A look at several advanced ancient technologies that should not have existed until thousands of years later. Where did they come from? Who invented them? Why are they isolated in history?

2,964 words, estimated reading time 11 minutes.

Advanced ancient technologies are tangible, physical evidence that history, culture and perhaps even Reality itself may not follow the linear procession of time that we are accustomed to. They're physical glitches in The Matrix, as it were.

These advanced ancient technologies are artefacts that have been found out-of-place in archaeological digs, objects that indicate ancients used advanced technology, and artefacts that simply defy any explanation - yet they're sitting there in museums, stubbornly contradicting accepted history. With countless wars and no documentation in the modern language, we lost a lot of knowledge about the previous civilisations so now we are forced to either rewrite history or simply sit head-scratching and admit that "no one really knows."

Let's examine each one in more detail, and see if we can get to the bottom of these eternal mysteries.

The Baghdad Battery from Iraq

Electricity is commonly believed to have been discovered during the 17th century. In the year 1600, English physician William Gilbert used the Latin word "electricus" to describe the force that certain substances exert when rubbed against each other. A few years later another English scientist, Thomas Browne, wrote several books and he first used the word "electricity" to describe his investigations based on Gilbert's work. In 1752, Ben Franklin conducted his experiment with a kite, a key, and a storm. This simply proved that lightning and tiny electric sparks were the same things, thus electricity was born.

Would you believe that electricity was discovered, and used, as early back as 250 BC and AD 224? The Baghdad Battery, or Parthian Battery, discovered in 1938, in what is now modern Khujut Rabu, Iraq, is a ceramic pot, a tube of copper, and a rod of iron.
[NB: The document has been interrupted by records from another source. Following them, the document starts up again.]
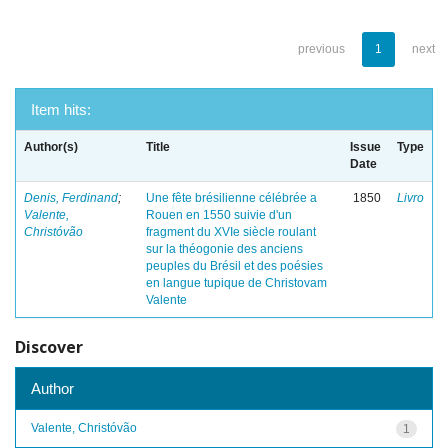
previous
1
next
Item hits:
Author(s)
Title
Issue
Type
Date
Denis, Ferdinand
;
Une fête brésilienne célébrée a
1850
Livro
Valente,
Rouen en 1550 suivie d'un
Christóvão
fragment du XVIe siècle roulant
sur la théogonie des anciens
peuples du Brésil et des poésies
en langue tupique de Christovam
Valente
Discover
Author
Valente, Christóvão
1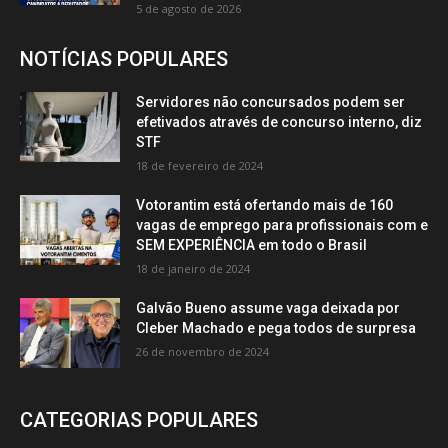
5 de agosto de 2026
NOTÍCIAS POPULARES
Servidores não concursados podem ser
efetivados através de concurso interno, diz
STF
18 de fevereiro de 2024
Votorantim está ofertando mais de 160
vagas de emprego para profissionais com e
SEM EXPERIÊNCIA em todo o Brasil
18 de janeiro de 2024
Galvão Bueno assume vaga deixada por
Cleber Machado e pega todos de surpresa
26 de novembro de 2024
CATEGORIAS POPULARES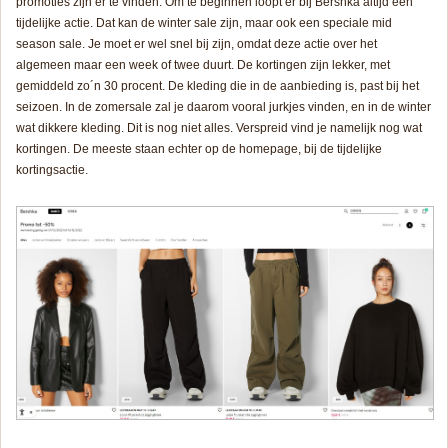
promoties zijn er te vinden. Om te beginnen loopt er bij Bershka altijd een
tijdelijke actie. Dat kan de winter sale zijn, maar ook een speciale mid
season sale. Je moet er wel snel bij zijn, omdat deze actie over het
algemeen maar een week of twee duurt. De kortingen zijn lekker, met
gemiddeld zo´n 30 procent. De kleding die in de aanbieding is, past bij het
seizoen. In de zomersale zal je daarom vooral jurkjes vinden, en in de winter
wat dikkere kleding. Dit is nog niet alles. Verspreid vind je namelijk nog wat
kortingen. De meeste staan echter op de homepage, bij de tijdelijke
kortingsactie.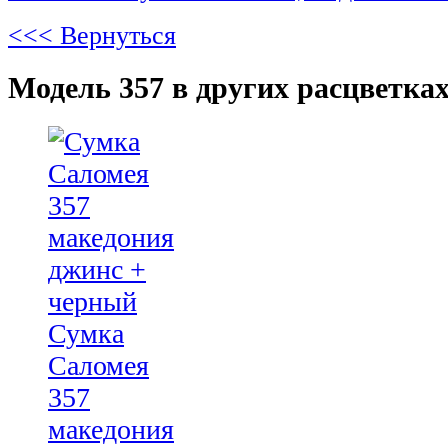
<<< Вернуться
Модель 357 в других расцветках
Сумка
Саломея
357
македония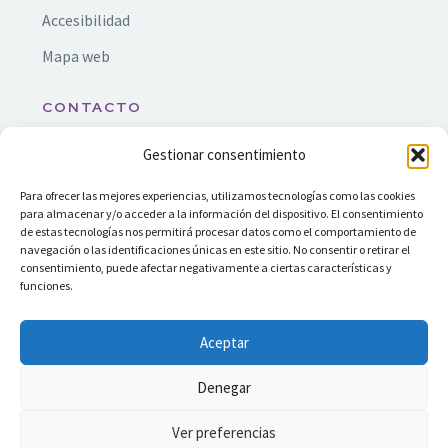
Accesibilidad
Mapa web
CONTACTO
Gestionar consentimiento
info@ssf.org.es
Nuestros servicios están ubicados en Madrid y
Para ofrecer las mejores experiencias, utilizamos tecnologías como las cookies
para almacenar y/o acceder a la información del dispositivo. El consentimiento
Corona Sur, incluyendo los municipios de
de estas tecnologías nos permitirá procesar datos como el comportamiento de
Alcorcón y Leganés.
navegación o las identificaciones únicas en este sitio. No consentir o retirar el
consentimiento, puede afectar negativamente a ciertas características y
funciones.
Aceptar
Denegar
Ver preferencias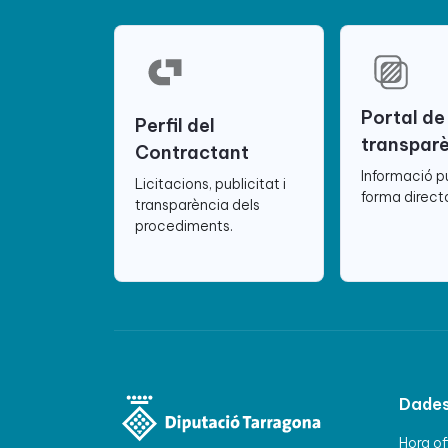
Portal de
Perfil del
transpar
Contractant
Informació p
Licitacions, publicitat i
forma directa
transparència dels
procediments.
Dades
Hora of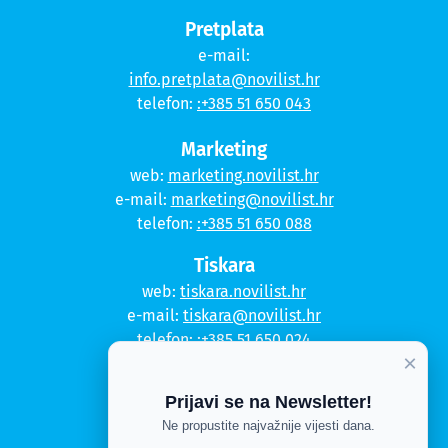
Pretplata
e-mail:
info.pretplata@novilist.hr
telefon:
:+385 51 650 043
Marketing
web:
marketing.novilist.hr
e-mail:
marketing@novilist.hr
telefon:
:+385 51 650 088
Tiskara
web:
tiskara.novilist.hr
e-mail:
tiskara@novilist.hr
telefon:
:+385 51 650 024
×
Copyright © 2020. Novi list
Prijavi se na Newsletter!
Kontakt
Ne propustite najvažnije vijesti dana.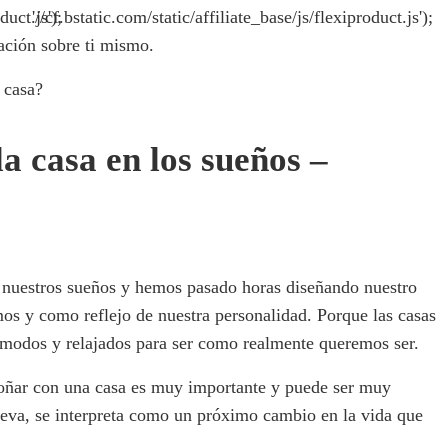
duct.js');
'//cf.bstatic.com/static/affiliate_base/js/flexiproduct.js');
ción sobre ti mismo.
 casa?
la casa en los sueños –
 nuestros sueños y hemos pasado horas diseñando nuestro
os y como reflejo de nuestra personalidad. Porque las casas
ómodos y relajados para ser como realmente queremos ser.
soñar con una casa es muy importante y puede ser muy
va, se interpreta como un próximo cambio en la vida que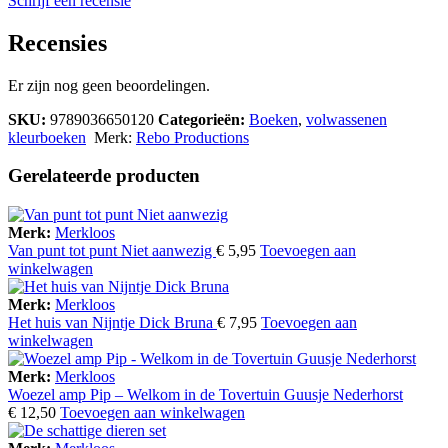
Schrijf een recensie
Recensies
Er zijn nog geen beoordelingen.
SKU:
9789036650120
Categorieën:
Boeken
,
volwassenen
kleurboeken
Merk:
Rebo Productions
Gerelateerde producten
Merk:
Merkloos
Van punt tot punt Niet aanwezig
€
5,95
Toevoegen aan
winkelwagen
Merk:
Merkloos
Het huis van Nijntje Dick Bruna
€
7,95
Toevoegen aan
winkelwagen
Merk:
Merkloos
Woezel amp Pip – Welkom in de Tovertuin Guusje Nederhorst
€
12,50
Toevoegen aan winkelwagen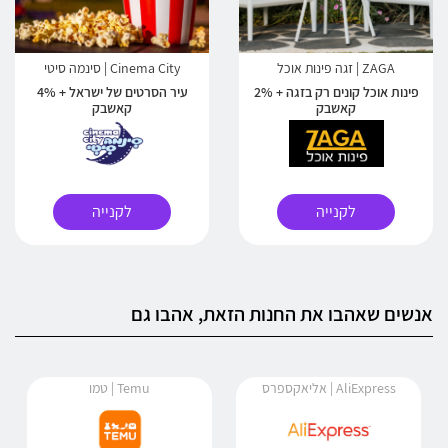
ZAGA | זגה פינות אוכל
Cinema City | סינמה סיטי
פינות אוכל קונים רק בזגה + 2%
עיר הסרטים של ישראל + 4%
קאשבק
קאשבק
לקנייה
לקנייה
אנשים שאהבו את החנות הזאת, אהבו גם
AliExpress | אליאקספרס
Temu | טמו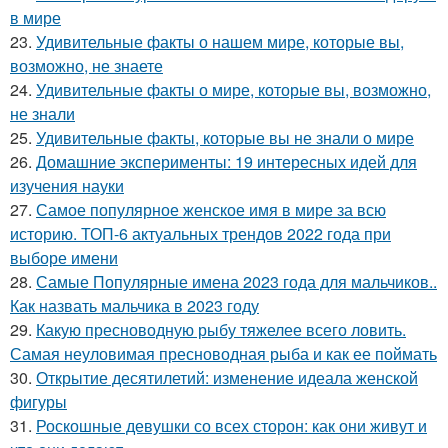
в мире
23.
Удивительные факты о нашем мире, которые вы,
возможно, не знаете
24.
Удивительные факты о мире, которые вы, возможно,
не знали
25.
Удивительные факты, которые вы не знали о мире
26.
Домашние эксперименты: 19 интересных идей для
изучения науки
27.
Самое популярное женское имя в мире за всю
историю. ТОП-6 актуальных трендов 2022 года при
выборе имени
28.
Самые Популярные имена 2023 года для мальчиков..
Как назвать мальчика в 2023 году
29.
Какую пресноводную рыбу тяжелее всего ловить.
Самая неуловимая пресноводная рыба и как ее поймать
30.
Открытие десятилетий: изменение идеала женской
фигуры
31.
Роскошные девушки со всех сторон: как они живут и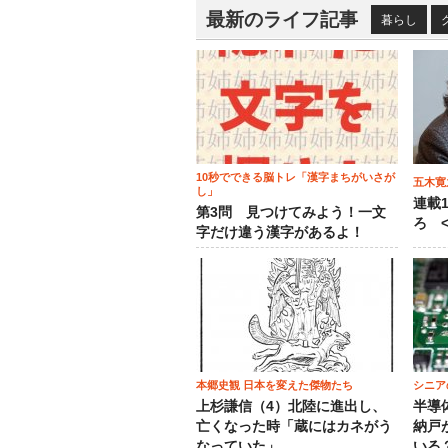
最新のライフ記事
暮らし
10秒でできる脳トレ「漢字まちがいさが
五木寛
し」
連載
第3問 見つけてみよう！一文
ろ <
字だけ違う漢字があるよ！
本郷史観 日本を変えた傑物たち
シニア
上杉謙信（4）北陸に進出し、
半導
亡くなった時「蔵にはカネがう
納戸
なっていた」
いる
Its origin and purpose remain unclear, and further evidence is needed to explain its purpose. It was hypothesised by some researchers that the object functioned as a galvanic cell, possibly used for electroplating or some kind of electrotherapy, but there is no electro-gilded object known from this period.

Baghdad Battery in the National Museum of Iraq
The Baghdad Battery in the National Museum of Iraq is an example of advanced ancient technologies

The Baghdad batteries could certainly conduct an electric current because many replicas have been made. Modern replicas can produce voltages from 0.8 to nearly two volts. Making an electric current requires two metals with different electro potentials and an ion-carrying solution, known as an electrolyte, to ferry the electrons between them. Connected in series, a set of batteries could theoretically produce a much higher voltage, though no wires have ever been found that would prove this had been the case.

The Lycurgus Cup of Rome

The Lycurgus Cup is a 4th-century Roman glass cage cup. It is remarkable both for the method of fabrication and the exceptional workmanship involved. But that is not why it is on this list. The Lycurgus Cup is made of dichroic glass, which shows a different colour depending on whether or not light is passing through it; red when lit from behind and green when lit from in front.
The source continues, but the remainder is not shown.